ISIL for Idiots
My fan base has been pressing MOI for my reflections on the horrific events in Paris; and it seems a shame to let him down. It is indeed a declaration of war; and that’s never a very good idea with the French; ask any Algerian. However it is much more than that for the bits of used toilet paper involved – it is a declaration of suicide; ask any member of the legion d’etrengere. But since that appears to be the heart’s desire of the flaming freak show, they are about to get much more than they imagined. YeeHaw!
Know Your Enema
And what could be simpler in the instant case? Not only do they obligingly stroll about with towels wrapped around their heads, they always have their heads stuffed up their arses. To be absolutely fair, since they are a bunch of bloody idiots, it might be better if they wrapped their heads with sanitary towels. The main thing is to start to label them properly. Moslems? Not even remotely. In fact, it is a well kept secret that the acronym ISIL actually stands for “Institution for Sexually Impotent Losers”. They are obsessed with sex – because they’re not very good at it. The orgasm has been banned; and the reason the chicks are kept covered from head to toe in fetching blankets woven with explosives, is to avoid the danger of premature ejaculation. The good news is that for every little boy pre-pubescent jihadi manque who has gone out there to join them, their sister back home is being soundly shagged by some white guy who just can’t get enough of her. Gland to gland combat.

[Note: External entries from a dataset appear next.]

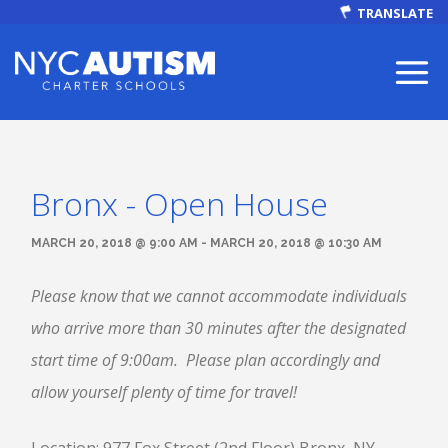
TRANSLATE
Bronx - Open House
ABOUT
MARCH 20, 2018 @ 9:00 AM - MARCH 20, 2018 @ 10:30 AM
Please know that we cannot accommodate individuals
who arrive more than 30 minutes after the designated
Our Mission
start time of 9:00am. Please plan accordingly and
allow yourself plenty of time for travel!
Autism Facts
NEWS & EVENTS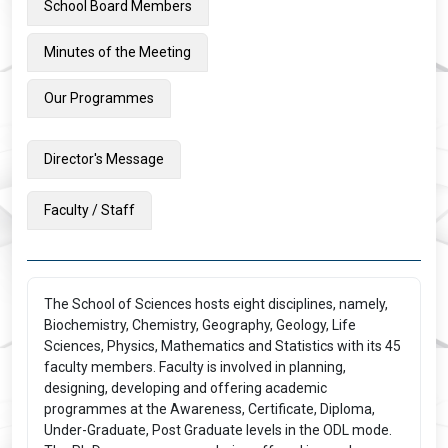
School Board Members
Minutes of the Meeting
Our Programmes
Director's Message
Faculty / Staff
The School of Sciences hosts eight disciplines, namely,
Biochemistry, Chemistry, Geography, Geology, Life
Sciences, Physics, Mathematics and Statistics with its 45
faculty members. Faculty is involved in planning,
designing, developing and offering academic
programmes at the Awareness, Certificate, Diploma,
Under-Graduate, Post Graduate levels in the ODL mode.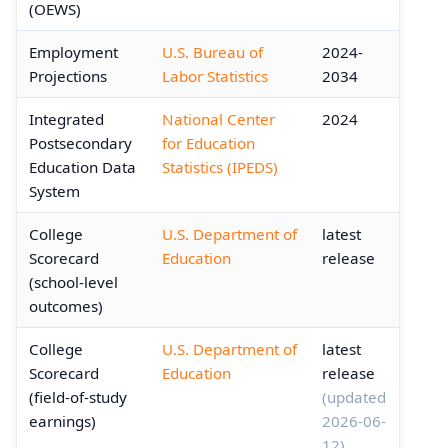
(OEWS)
Employment
U.S. Bureau of
2024-
Projections
Labor Statistics
2034
Integrated
National Center
2024
Postsecondary
for Education
Education Data
Statistics (IPEDS)
System
College
U.S. Department of
latest
Scorecard
Education
release
(school-level
outcomes)
College
U.S. Department of
latest
Scorecard
Education
release
(field-of-study
(updated
earnings)
2026-06-
12)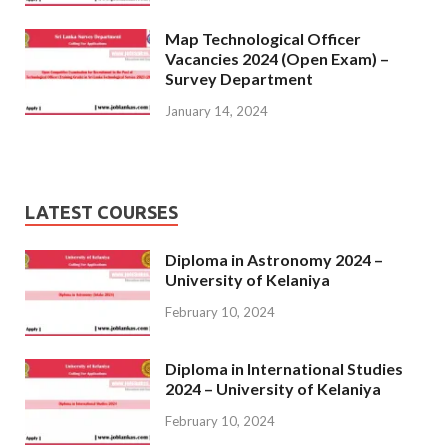
Map Technological Officer
Vacancies 2024 (Open Exam) –
Survey Department
January 14, 2024
LATEST COURSES
Diploma in Astronomy 2024 –
University of Kelaniya
February 10, 2024
Diploma in International Studies
2024 – University of Kelaniya
February 10, 2024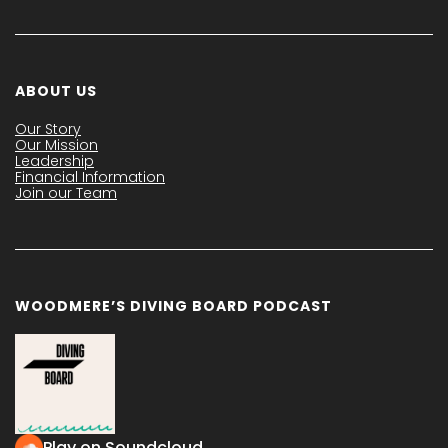
ABOUT US
Our Story
Our Mission
Leadership
Financial Information
Join our Team
WOODMERE’S DIVING BOARD PODCAST
Play on Soundcloud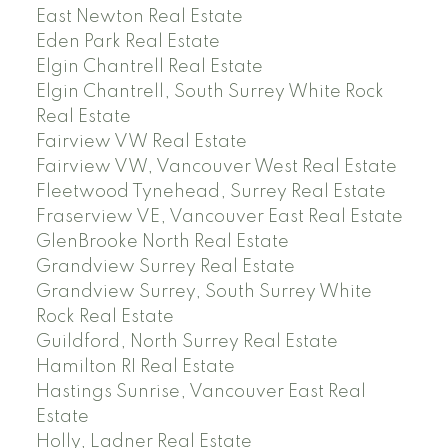
East Newton Real Estate
Eden Park Real Estate
Elgin Chantrell Real Estate
Elgin Chantrell, South Surrey White Rock
Real Estate
Fairview VW Real Estate
Fairview VW, Vancouver West Real Estate
Fleetwood Tynehead, Surrey Real Estate
Fraserview VE, Vancouver East Real Estate
GlenBrooke North Real Estate
Grandview Surrey Real Estate
Grandview Surrey, South Surrey White
Rock Real Estate
Guildford, North Surrey Real Estate
Hamilton RI Real Estate
Hastings Sunrise, Vancouver East Real
Estate
Holly, Ladner Real Estate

Continuing the theme of labelling, it has to be obvious that self-igniting firelighters can be fun to watch. A better name for them would be ‘Ronsons’, named after the good old lighter of yesteryear. In World War Two, the Sherman tank was so nick-named because of its tendency to burst into flame easily when under attack. This rebranding of our incendiary insurgents might even help the poor old lighter industry which has suffered a setback in the UK thanks to the efforts of the FagiBan, a group of fanatical bottom-sniffers who have criminalised smoking of cigarettes. I mean, when I was young, ‘secondary smoking’ involved a furtive fag round the back of the bike shed while examining the contents of some fourth year’s knickers. But we digress.
Irony of Ironies
We are now threatened by a medieval crew of gay rent-boys, armed with World War Two weaponry, trying to wipe out the high-tech rest of us. Any prizes for guessing the end result? “A train came down the line puffin’, Sanity seven billion, ISIL nuffin’ ” Oh sure; any tool can buy themselves a black market Sig or Glock; ask anyone in North London or Nottingham. Then go and shoot up a nursery school or church service. That’s not how wars are one. Ask the Caliphate; oh sorry, they all got wasted some hundred years ago or so. ‘Along came Hungary and ate up Turkey, and all that was left was Greece’. Ha ha ha.
So here’ s the irony; how do you kill them? With a bow and arrow! Which explodes on impact with the obligingly de rigeur bomb jacket; so terribly Lagerfeld my dear! It’ll give Son et Lumiere a whole new meaning.
Of course, it’s only a rumour, but what if it’s true? That some anti-ISIL forces are being given bullets greased in pig fat, to ensure that when a member of ISIL is wasted, the last place he is going to is paradise. Laugh? I nearly bought a round. Oh, and while on the subject, what is all this about seventy-two virgins? In Leith? I don’t think so. I mean, if any bloke has been married, he will shudder at the thought of getting too involved with any other one of them, never mind that amount. Now that would be hell.
It seems, as I write, that some of the wee souls out there are leaving their crapital city due to a localised outbreak of death. Don’t worry boys, look on it merely as the hors d’oeuvre. Wait till you get to the main course. Bon appetit!